Preparation (the R of 19. structural formula of embodiment (XI)2For methyl)
Under argon gas protection, structure formula (X) (396.0g, 1.0mol) is added in reaction flask, anhydrous ether is added (2640.0ml), stirring are cooled to -78 DEG C, are added dropwise 1.3mol/L tert-butyl lithium (1538.0ml, 2.0mol), and -78 DEG C of holding anti- It answers 2 hours, the diethyl ether solution * of benzene sulphur copper is added dropwise, the THF of structure formula (IX) is added dropwise after -78 DEG C are reacted 1 hour in drop Bi Jixu Solution [structure formula (IX) (176.0g, 0.5mol), THF (5280.0ml)] is warming up to -40 after keeping -78 DEG C of reactions 1 hour DEG C reaction 1 hour, TLC detect fully reacting.Post-processing: reaction solution is poured into saturated ammonium chloride solution, is stirred, and petroleum is added Ether extracts 2 times, merges organic layer, and the stirring of 10% aqueous citric acid solution is added, and filters insoluble matter, layering, water layer petroleum ether is counter to mention 2 It is secondary, merge organic layer, washing, saturated salt washing is layered, and organic layer anhydrous magnesium sulfate dries, filters, and filtrate decompression is concentrated to give oil Shape object.
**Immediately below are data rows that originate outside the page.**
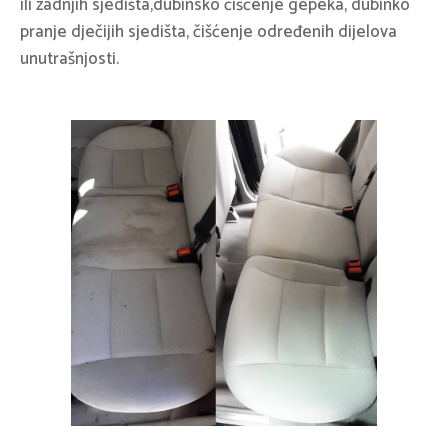
ili zadnjih sjedišta,dubinsko čišćenje gepeka, dubinko
pranje dječijih sjedišta, čišćenje određenih dijelova
unutrašnjosti.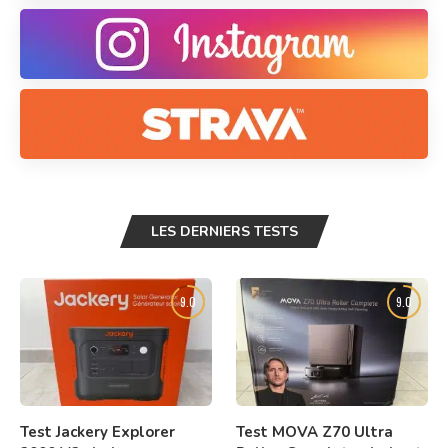
LES DERNIERS TESTS
9.0
9.0
Test Jackery Explorer
Test MOVA Z70 Ultra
Silica gel column purification on grease, elution collect target product, product: 218.0g (yield are concentrated under reduced pressure to obtain 70.1%).
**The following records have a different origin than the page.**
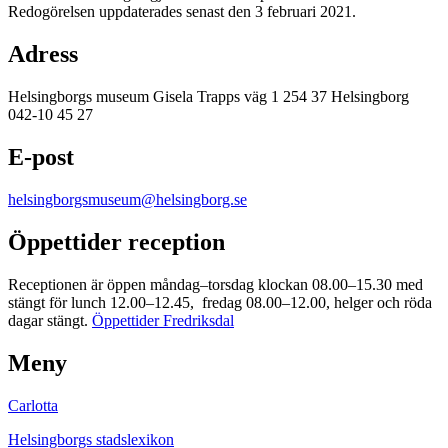
Redogörelsen uppdaterades senast den 3 februari 2021.
Adress
Helsingborgs museum Gisela Trapps väg 1 254 37 Helsingborg
042-10 45 27
E-post
helsingborgsmuseum@helsingborg.se
Öppettider reception
Receptionen är öppen måndag–torsdag klockan 08.00–15.30 med
stängt för lunch 12.00–12.45, fredag 08.00–12.00, helger och röda
dagar stängt.
Öppettider Fredriksdal
Meny
Carlotta
Helsingborgs stadslexikon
* the diethyl ether solution of benzene sulphur copper is prepared: under argon gas protection, anhydrous ether (2640.0ml) is added in reaction flask, (Me2N)3P (324.0g, 2.0mol), stirring is added benzene sulphur copper (173.0g, 1.0mol), is stirred at room temperature 1 hour, spare.
Preparation (the R of 20. structural formula of embodiment (XI)2For allyl)
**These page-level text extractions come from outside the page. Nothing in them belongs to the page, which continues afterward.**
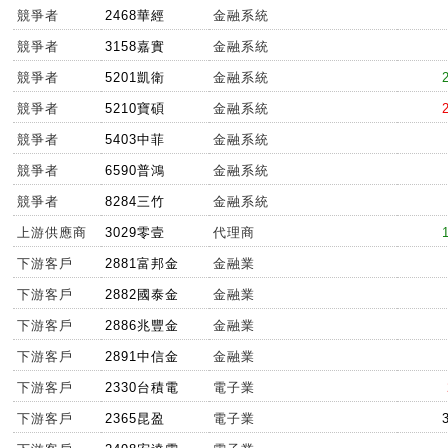
競爭者
2468華經
金融系統
競爭者
3158嘉實
金融系統
競爭者
5201凱衛
金融系統
競爭者
5210寶碩
金融系統
競爭者
5403中菲
金融系統
競爭者
6590普鴻
金融系統
競爭者
8284三竹
金融系統
上游供應商
3029零壹
代理商
下游客戶
2881富邦金
金融業
下游客戶
2882國泰金
金融業
下游客戶
2886兆豐金
金融業
下游客戶
2891中信金
金融業
下游客戶
2330台積電
電子業
下游客戶
2365昆盈
電子業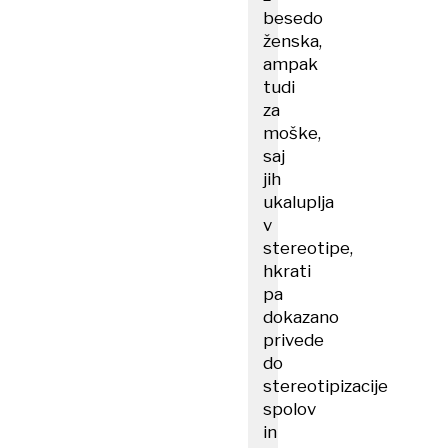
besedo
ženska,
ampak
tudi
za
moške,
saj
jih
ukaluplja
v
stereotipe,
hkrati
pa
dokazano
privede
do
stereotipizacije
spolov
in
[reaction equation is with embodiment 19]
Under argon gas protection, structure formula (X) (396.0g, 1.0mol) is added in reaction flask, anhydrous ether is added (2640.0ml), stirring are cooled to -78 DEG C, are added dropwise 1.3mol/L tert-butyl lithium (1538.0ml, 2.0mol), and -78 DEG C of holding anti- It answers 2 hours, the diethyl ether solution * of benzene sulphur copper is added dropwise, the THF of structure formula (IX) is added dropwise after -78 DEG C are reacted 1 hour in drop Bi Jixu Solution [structure formula (IX) (189.0g, 0.5mol), THF (5280.0ml)] is warming up to -40 after keeping -78 DEG C of reactions 1 hour DEG C reaction 1 hour, TLC detect fully reacting.Post-processing: reaction solution is poured into saturated ammonium chloride solution, is stirred, and petroleum is added Ether extracts 2 times, merges organic layer, and the stirring of 10% aqueous citric acid solution is added, and filters insoluble matter, layering, water layer petroleum ether is counter to mention 2 It is secondary, merge organic layer, washing, saturated salt washing is layered, and organic layer anhydrous magnesium sulfate dries, filters, and filtrate decompression is concentrated to give oil Shape object.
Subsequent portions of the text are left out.